AMERICAN ANTISEMITISM IS NOT NEW
The year was 1977. Jimmy Carter was president. A white supremacist, who later told police he intended to “kill Jews,” detonated explosives and blew up Beth Shalom Synagogue on Pisgah Avenue in Chattanooga — a synagogue I would join some 30 years later. Almost nothing was left of the building except rubble and some miraculously preserved Torah scrolls.
The men of that synagogue, so the story goes, were supposed to have been in prayer during the time of the explosion, but they didn’t “make a minyan,” i.e., achieve the minimum number of 10 men required for an Orthodox service, so they went home early.
If the congregants that Friday night had made a minyan, at least 10 Jews would have been killed, one short of the number killed last weekend in Pittsburgh. It was only luck, or the will of God, that saved them.
Antisemitism in America is not new. Violence against Jews in America is not new.
Jews have long been the number one religious target of hate crimes in the United States.
In 2014, according to the FBI, under the Obama administration, “56.8 percent [of anti-religious hate crimes] were victims of crimes motivated by their offenders’ anti-Jewish bias.” That’s almost three times the percentage of such crimes against Muslims (16.1 percent), the next largest target of religious bias.
Irrational hatred has plagued the Jews in Western culture for more than a thousand years. It waxes and wanes, but it never goes away.
For those who want to know more about the long, long history of antisemitism, I recommend “Europe and the Jews” by Walter Kaufman. Kaufman traces the history of violence against Jews in Europe from 1096 when about 10,000 Jews were killed in the Crusades. He writes about how it used to be the annual custom at Easter time in Toulouse “to drag a Jew into the Church of St. Stephen and slap him on the face before the alter,” a form of persecution that is frankly comical compared to some of the brutalities visited upon Jews over the millennium preceding World War II. Over the centuries Jews were blamed for, among other things, earthquakes, storms and the black plague, and were the victims of ritual torture, inquisitions and pogroms.
America has been kinder to Jews, but antisemitism here also has a long, if not quite as brutal, history. Besides the 1977 attack in Chattanooga, there was another against a synagogue the same year in St. Louis, Missouri. There were also attacks on American synagogues in 1958 and 1960.
Antisemitism didn’t start in Hitler’s Germany, and it certainly didn’t start in Squirrel Hill, Pittsburgh.
But you wouldn’t know that to hear what some people in the media have to say. Despite the murderer’s explicit attack against Trump for, among other things, allowing a “kike infestation” of his administration, despite Trump’s Jewish daughter and grandchildren, they say it’s our president’s rhetoric and winking at white supremacists that have caused this tragedy.
People blaming what happened this weekend on the current administration are either ignorant or are putting party politics ahead of concern for the Jewish people.
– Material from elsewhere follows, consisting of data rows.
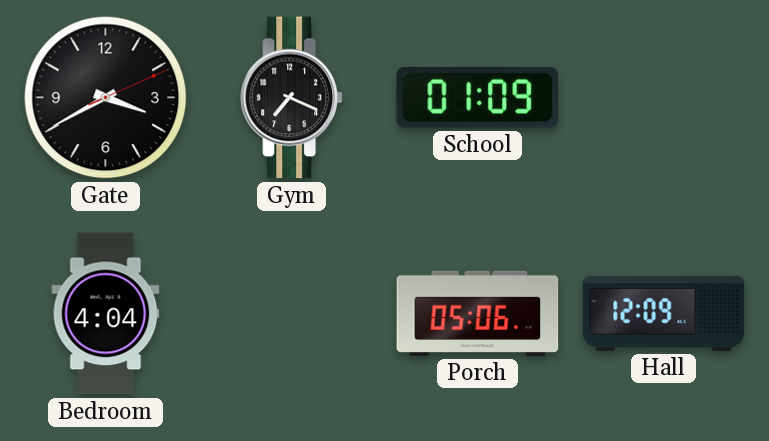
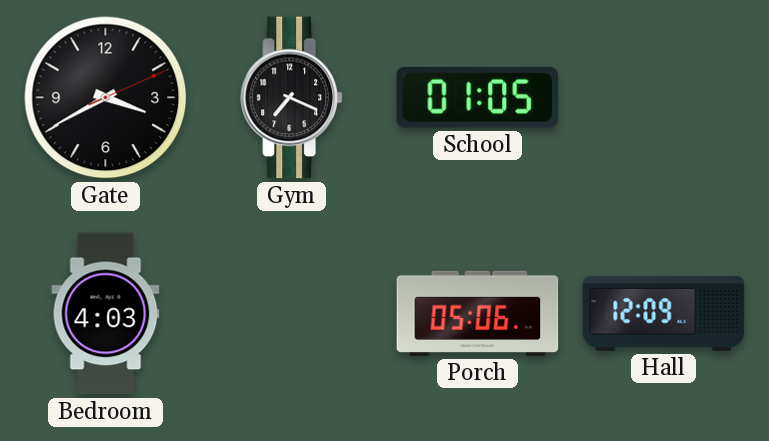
School: 01:09 -> 01:05
Bedroom: 4:04 -> 4:03
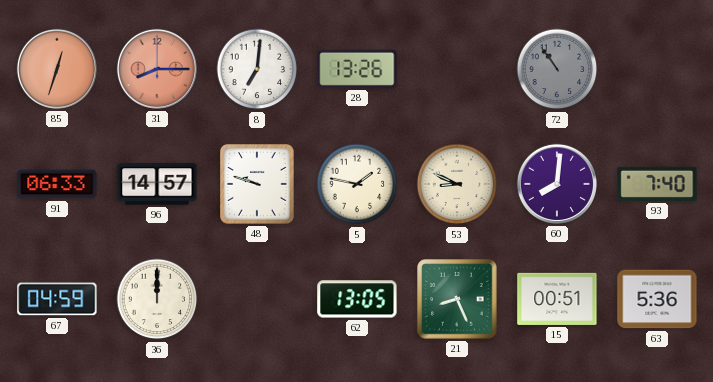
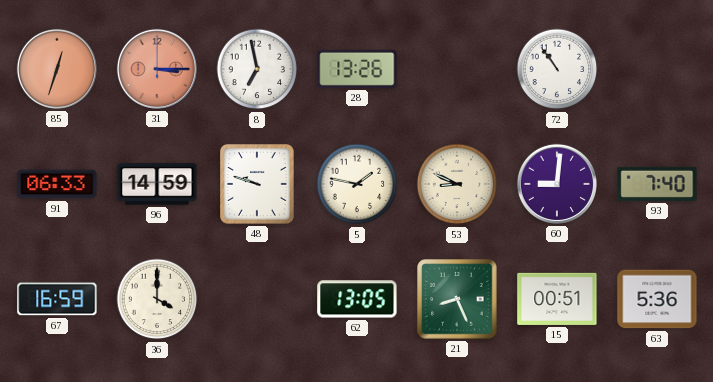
31: 8:15 -> 3:15
8: 7:01 -> 6:58
72 dial: grey -> white
96: 14:57 -> 14:59
60: 8:01 -> 9:01
67: 04:59 -> 16:59
36: 12:00 -> 4:00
I don’t know what the answer is. I’m not sure there is an answer. For myself, I see antisemitism as a kind of social hysteria, a mass mental-disease that is never dormant, though not always deadly, but which, nonetheless, periodically, even inevitably, expresses itself in violence.
The U.S. is not, and never has been, immune to this disease.
The time now, at least for the Jewish community and its friends, is not for assigning blame but for expressions of grief and comfort, a time for reflection and remembrance, a time for acknowledging that antisemitism is nothing new.
Thomas P. Balázs, a fiction writer and essayist, is an associate professor of English at the University of Tennessee at Chattanooga.